**To do**
All lines from the one containing "Un petit texto pour la plus" down to the one containing "cette fête des mères.", both ends included, are to be given again exactly; omit the rest of the listing below.

**Material provided**
___

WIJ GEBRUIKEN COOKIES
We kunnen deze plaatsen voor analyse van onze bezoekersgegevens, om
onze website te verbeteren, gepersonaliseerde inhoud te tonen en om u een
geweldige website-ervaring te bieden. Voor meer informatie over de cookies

___

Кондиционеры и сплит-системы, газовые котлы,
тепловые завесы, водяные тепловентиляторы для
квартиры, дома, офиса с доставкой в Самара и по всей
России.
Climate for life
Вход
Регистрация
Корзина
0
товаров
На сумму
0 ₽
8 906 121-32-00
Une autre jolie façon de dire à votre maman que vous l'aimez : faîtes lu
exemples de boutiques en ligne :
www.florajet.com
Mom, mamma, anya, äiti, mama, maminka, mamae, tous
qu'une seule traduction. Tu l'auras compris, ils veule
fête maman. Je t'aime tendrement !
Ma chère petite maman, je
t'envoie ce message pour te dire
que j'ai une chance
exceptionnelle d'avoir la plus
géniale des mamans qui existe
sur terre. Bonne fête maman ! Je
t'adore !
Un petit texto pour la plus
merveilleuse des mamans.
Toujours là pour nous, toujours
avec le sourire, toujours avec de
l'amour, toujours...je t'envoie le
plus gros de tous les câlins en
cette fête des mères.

___

**Your solution**
Un petit texto pour la plus
merveilleuse des mamans.
Toujours là pour nous, toujours
avec le sourire, toujours avec de
l'amour, toujours...je t'envoie le
plus gros de tous les câlins en
cette fête des mères.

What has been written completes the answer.